§ PROBLEM REQUIREMENTS: The full listing, written out exactly and without images, is the expected result.

§ EXTRACTED MATERIAL:
▽

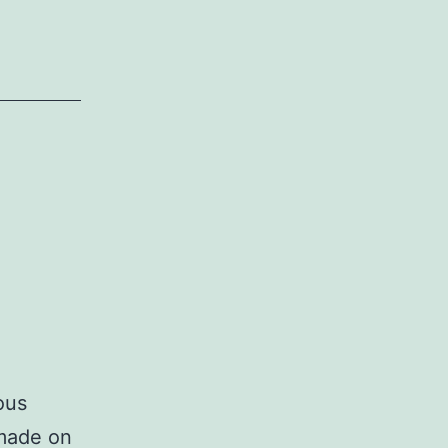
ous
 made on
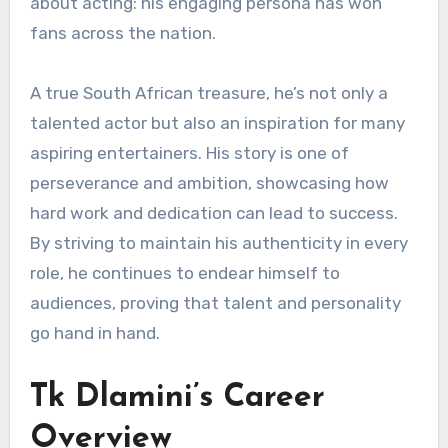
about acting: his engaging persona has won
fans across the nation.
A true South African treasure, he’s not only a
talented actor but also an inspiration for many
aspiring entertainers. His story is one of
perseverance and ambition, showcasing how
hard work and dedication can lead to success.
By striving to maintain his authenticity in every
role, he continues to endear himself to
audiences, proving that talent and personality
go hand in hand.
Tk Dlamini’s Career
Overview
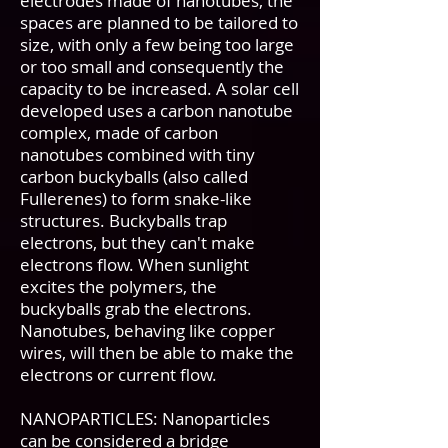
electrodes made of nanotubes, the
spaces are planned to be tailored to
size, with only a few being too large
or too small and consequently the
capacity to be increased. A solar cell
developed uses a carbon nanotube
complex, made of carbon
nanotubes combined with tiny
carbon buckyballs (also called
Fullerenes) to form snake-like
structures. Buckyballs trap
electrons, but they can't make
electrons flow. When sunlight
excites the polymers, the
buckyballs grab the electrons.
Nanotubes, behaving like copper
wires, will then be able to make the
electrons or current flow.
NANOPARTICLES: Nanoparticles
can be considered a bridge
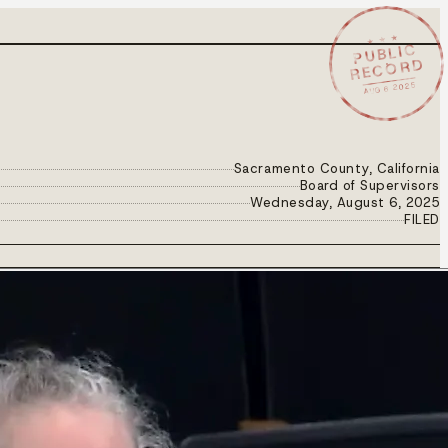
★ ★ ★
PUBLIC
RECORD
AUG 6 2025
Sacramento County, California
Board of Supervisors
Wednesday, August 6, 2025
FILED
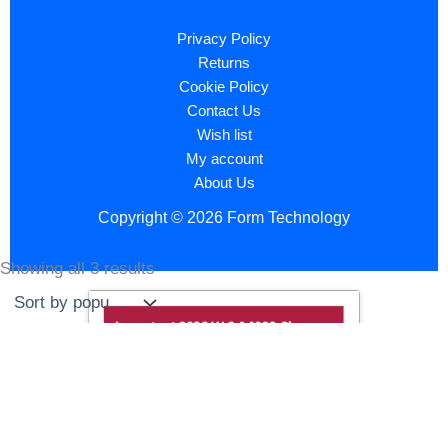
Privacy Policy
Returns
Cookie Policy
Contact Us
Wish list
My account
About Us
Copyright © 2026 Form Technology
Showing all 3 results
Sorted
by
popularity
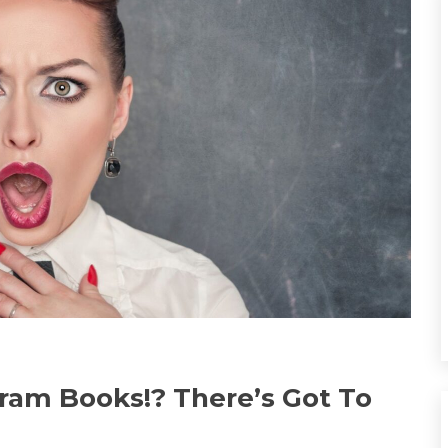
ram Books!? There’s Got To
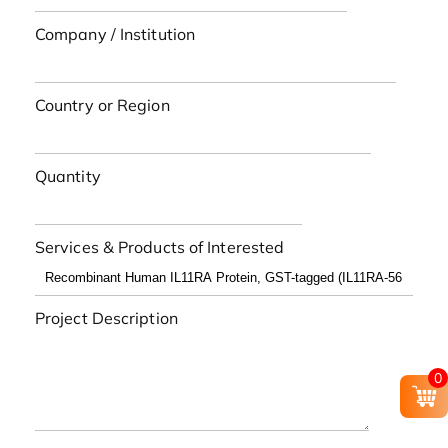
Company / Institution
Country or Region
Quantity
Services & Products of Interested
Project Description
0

△

§ COMPLETED TASK:
ous
 made on
about acting: his engaging persona has won
fans across the nation.
A true South African treasure, he’s not only a
talented actor but also an inspiration for many
aspiring entertainers. His story is one of
perseverance and ambition, showcasing how
hard work and dedication can lead to success.
By striving to maintain his authenticity in every
role, he continues to endear himself to
audiences, proving that talent and personality
go hand in hand.
Tk Dlamini’s Career
Overview
electrodes made of nanotubes, the
spaces are planned to be tailored to
size, with only a few being too large
or too small and consequently the
capacity to be increased. A solar cell
developed uses a carbon nanotube
complex, made of carbon
nanotubes combined with tiny
carbon buckyballs (also called
Fullerenes) to form snake-like
structures. Buckyballs trap
electrons, but they can't make
electrons flow. When sunlight
excites the polymers, the
buckyballs grab the electrons.
Nanotubes, behaving like copper
wires, will then be able to make the
electrons or current flow.
NANOPARTICLES: Nanoparticles
can be considered a bridge
★ ★ ★
PUBLIC
RECORD
AUG 6 2025
Sacramento County, California
Board of Supervisors
Wednesday, August 6, 2025
FILED
Privacy Policy
Returns
Cookie Policy
Contact Us
Wish list
My account
About Us
Copyright © 2026 Form Technology
Showing all 3 results
Sorted
by
popularity
ram Books!? There’s Got To
Company / Institution
Country or Region
Quantity
Services & Products of Interested
Project Description
0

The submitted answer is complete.